It’s always taller than it looks.
And it’s always harder than it looks.
The 3 rules of mountaineering.

As the final step of my MA degree, I’m finally working on my Master’s Thesis (or pro gradu thesis, as it is called in Finland). The thesis seminar started in January, and so far I’ve written a few pages on secondary material and my research plan. In the paper, I’ll investigate teacher discourse in a drama-influenced foreign language class. (I’ll most likely end up posting something or other about my thoughts on teacher discourse later on during the summer.)

The target length of the thesis is between 50 and 100 pages, so it’s the most extensive piece of academic writing I’ve ever attempted to conquer. Since most university students graduate with Master’s degrees in Finland, the gradu is a big deal and there’s a lot of hype about how working on your gradu is about as exhausting as climbing Mount Everest. On the one hand, I’m thrilled to be at this stage of my studies – working on my gradu literally means I’m pretty close to finishing my Master’s. On the other hand, I can’t help buying into the “oh, it’s just so grueling” frame of mind.

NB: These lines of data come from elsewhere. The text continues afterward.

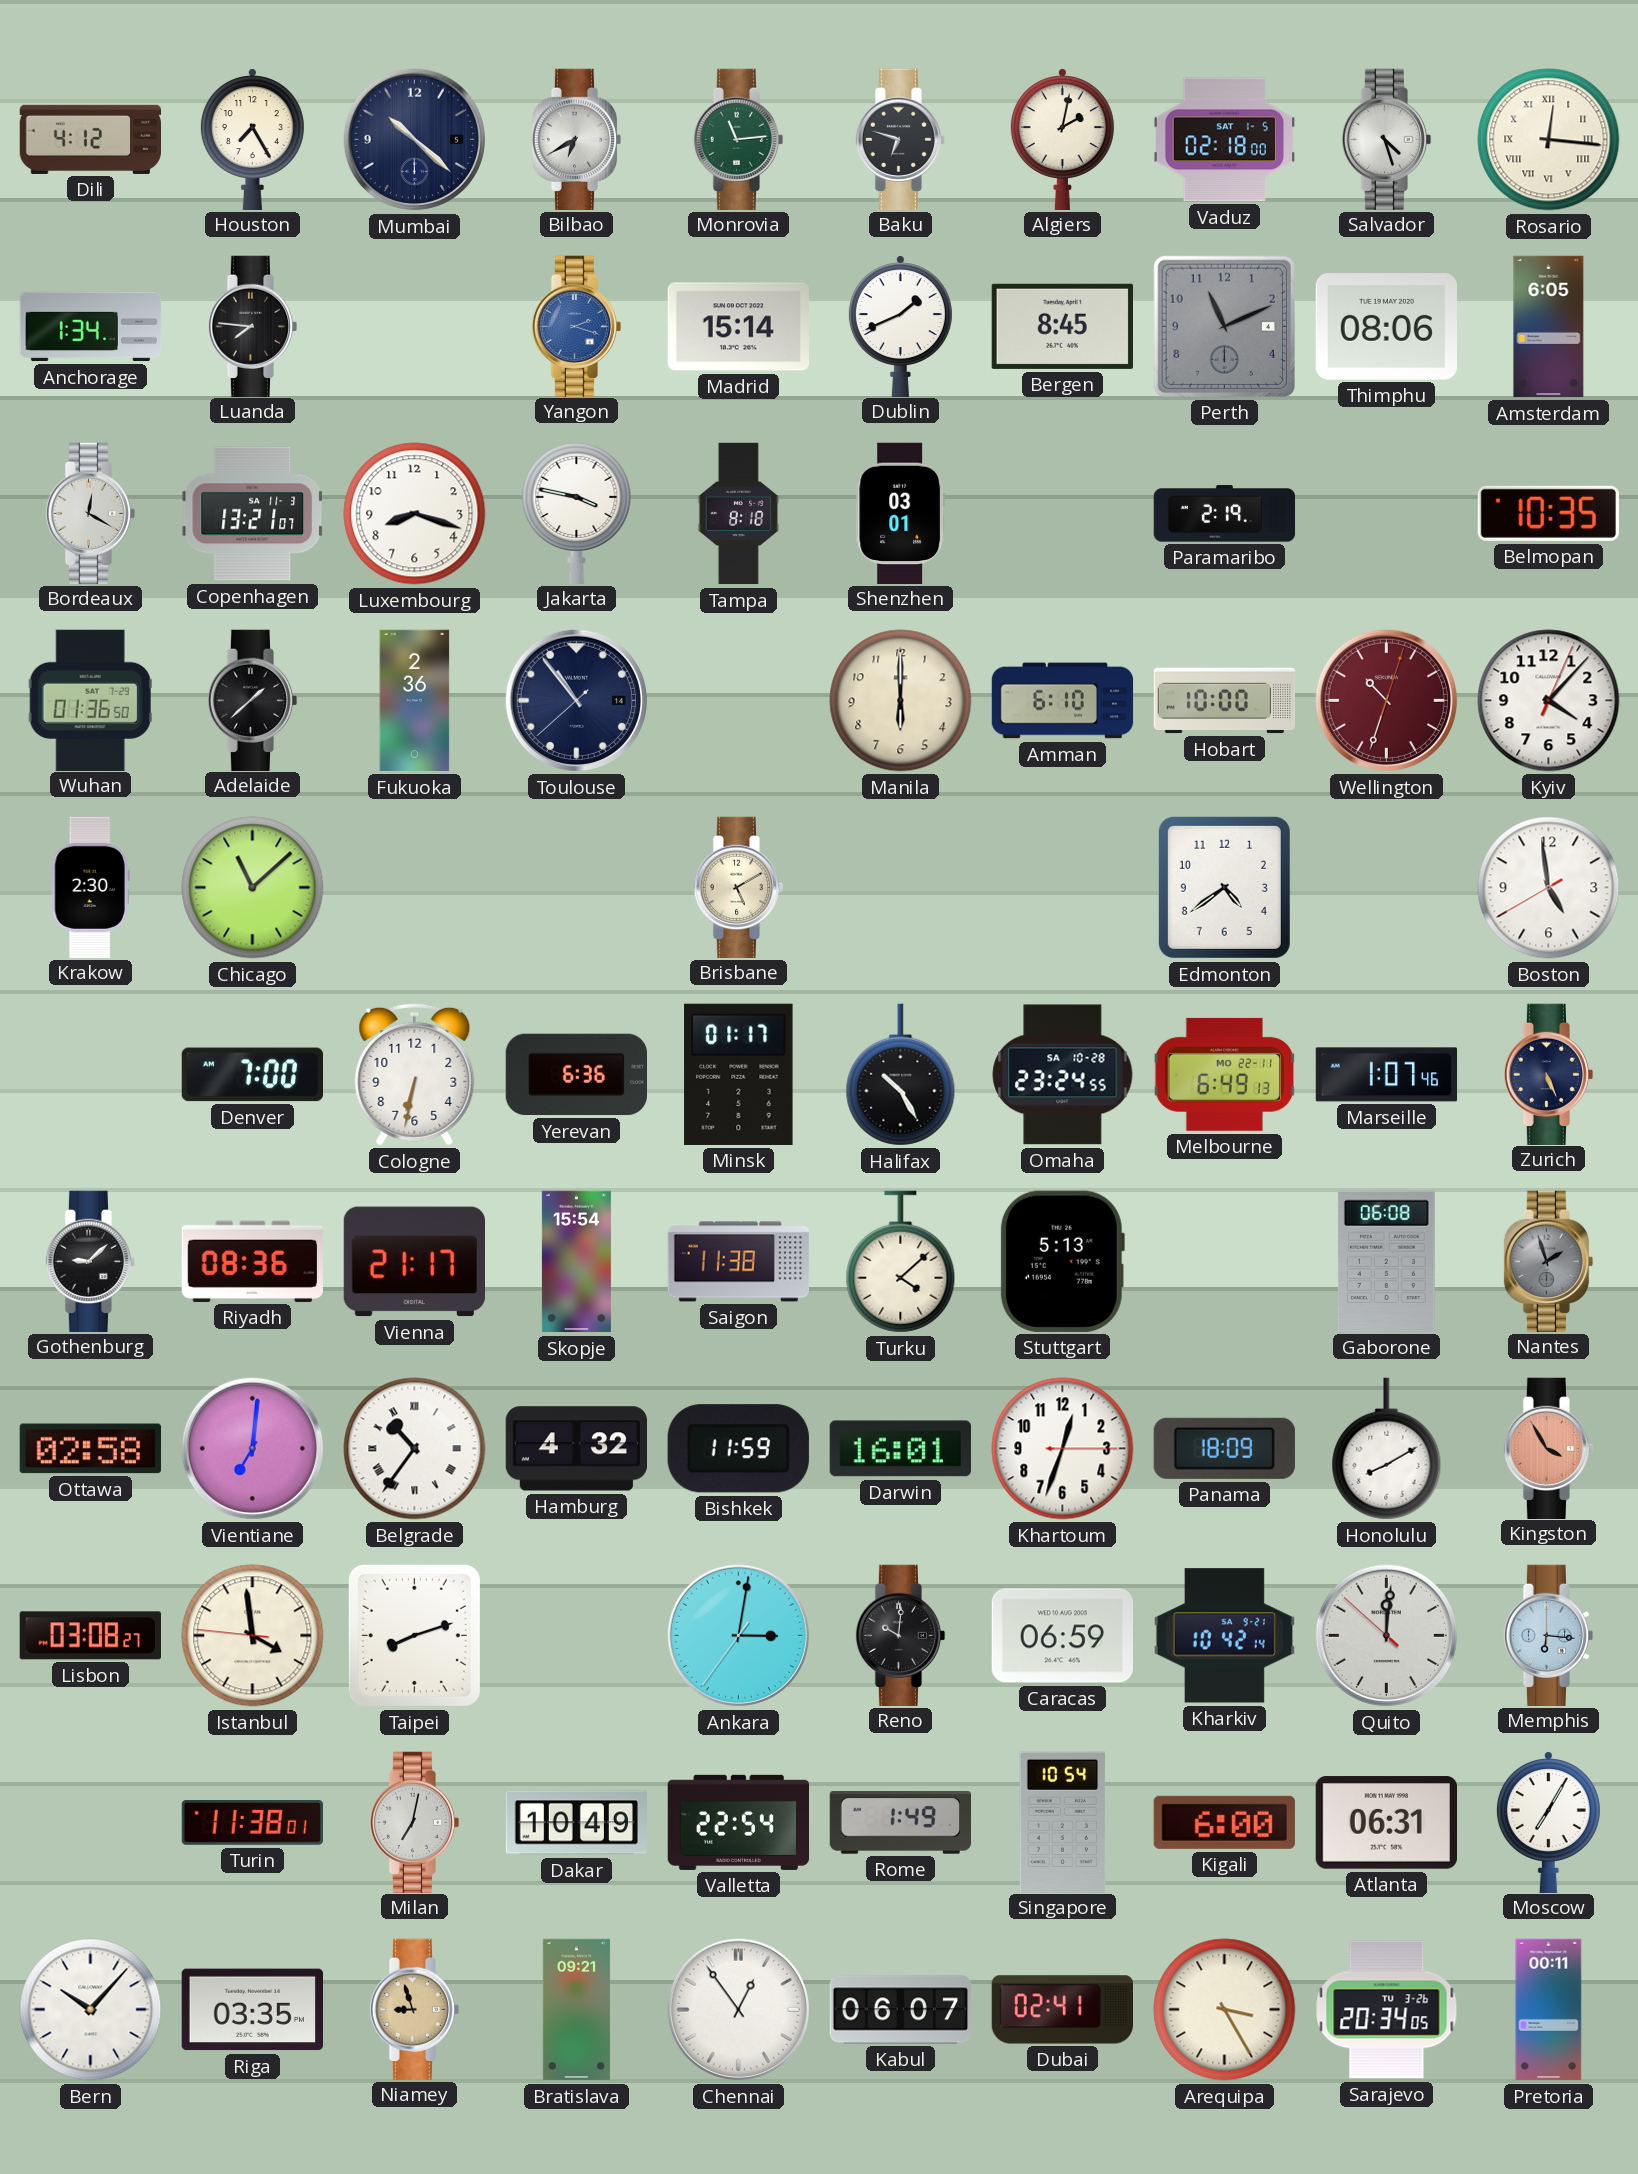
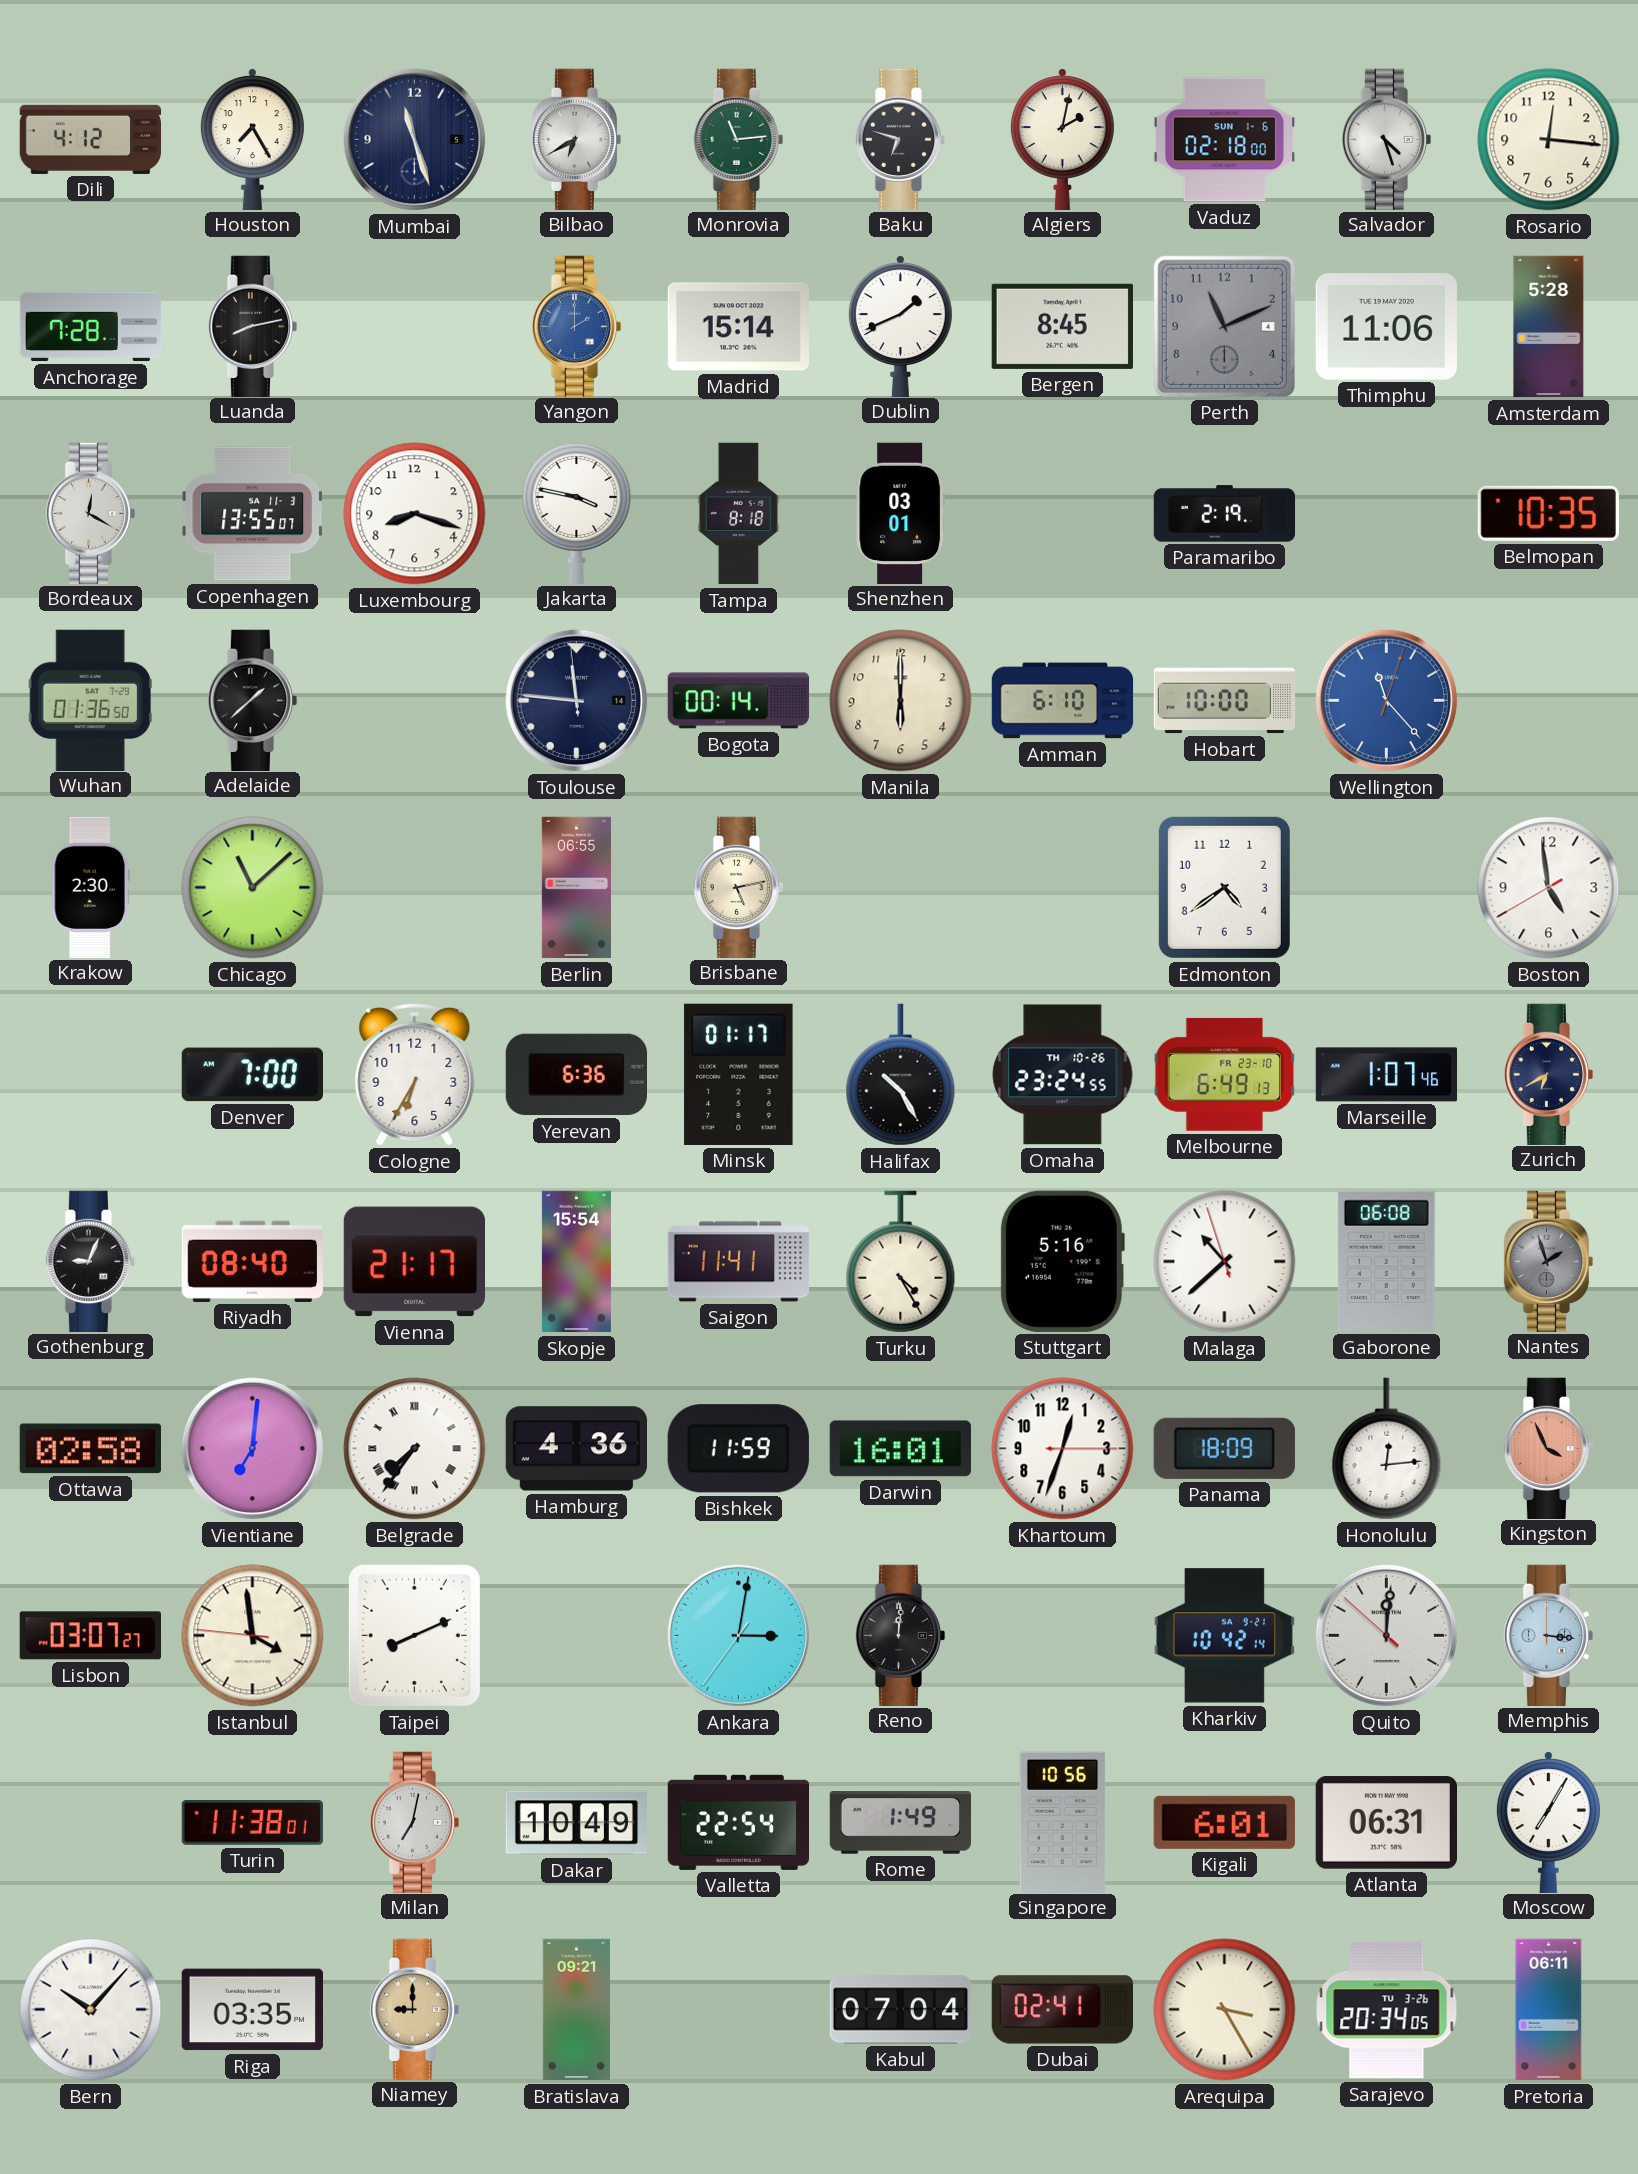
Mumbai: 10:22 -> 11:27
Vaduz date: SAT 1-5 -> SUN 1-6
Rosario numerals: Roman -> Arabic
Anchorage: 1:34 -> 7:28
Luanda: 7:46 -> 8:13
Yangon: 2:18 -> 2:00
Thimphu: 08:06 -> 11:06
Amsterdam: 6:05 -> 5:28
Copenhagen: 13:21 -> 13:55
Fukuoka: 2:36 -> none
Toulouse: 10:53 -> 11:45
Bogota: none -> 00:14
Wellington: 10:33 -> 11:23
Wellington dial: burgundy -> blue
Kyiv: 4:07 -> none
Berlin: none -> 06:55
Brisbane: 5:10 -> 5:13
Cologne: 6:32 -> 6:35
Omaha date: SA 10-28 -> TH 10-26
Melbourne date: MO 22-11 -> FR 23-10
Zurich: 5:26 -> 6:40
Gothenburg: 9:08 -> 9:04
Riyadh: 08:36 -> 08:40
Saigon: 11:38 -> 11:41
Turku: 4:08 -> 4:25
Stuttgart: 5:13 -> 5:16
Malaga: none -> 10:37
Belgrade: 10:36 -> 7:36
Hamburg: 4:32 -> 4:36
Honolulu: 8:10 -> 12:14
Kingston: 3:55 -> 3:56
Lisbon: 03:08 -> 03:07
Taipei: 8:12 -> 8:11
Reno: 10:01 -> 12:01
Caracas: 06:59 -> none
Memphis: 6:16 -> 3:16
Singapore: 10:54 -> 10:56
Kigali: 6:00 -> 6:01
Niamey: 8:57 -> 9:00
Chennai: 12:54 -> none
Kabul: 06:07 -> 07:04
Pretoria: 00:11 -> 06:11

Ironically, the Mount Everest metaphor actually helps me with working on my gradu. It’s a big undertaking, sure. But there are similarities I can leverage to my advantage. Not that I’ve ever climbed a mountain in my life, either. 🙂

Practice, practice, practice

Quite like conquering Mount Everest, you wouldn’t start writing your gradu without some preparation or practice. I don’t think there are many people for whom Mount Everest is the first peak they’ve climbed.

My first shot at academic writing was my tutorial essay on my freshman year. It dealt with learning motivation. If I read it today, I’d probably cringe so much I’d dislocate my jaw, so I won’t. 🙂 After that, I’ve written several papers for different courses, not to mention exam answers and other smaller works. Each of them sucked just a little bit less than the previous ones.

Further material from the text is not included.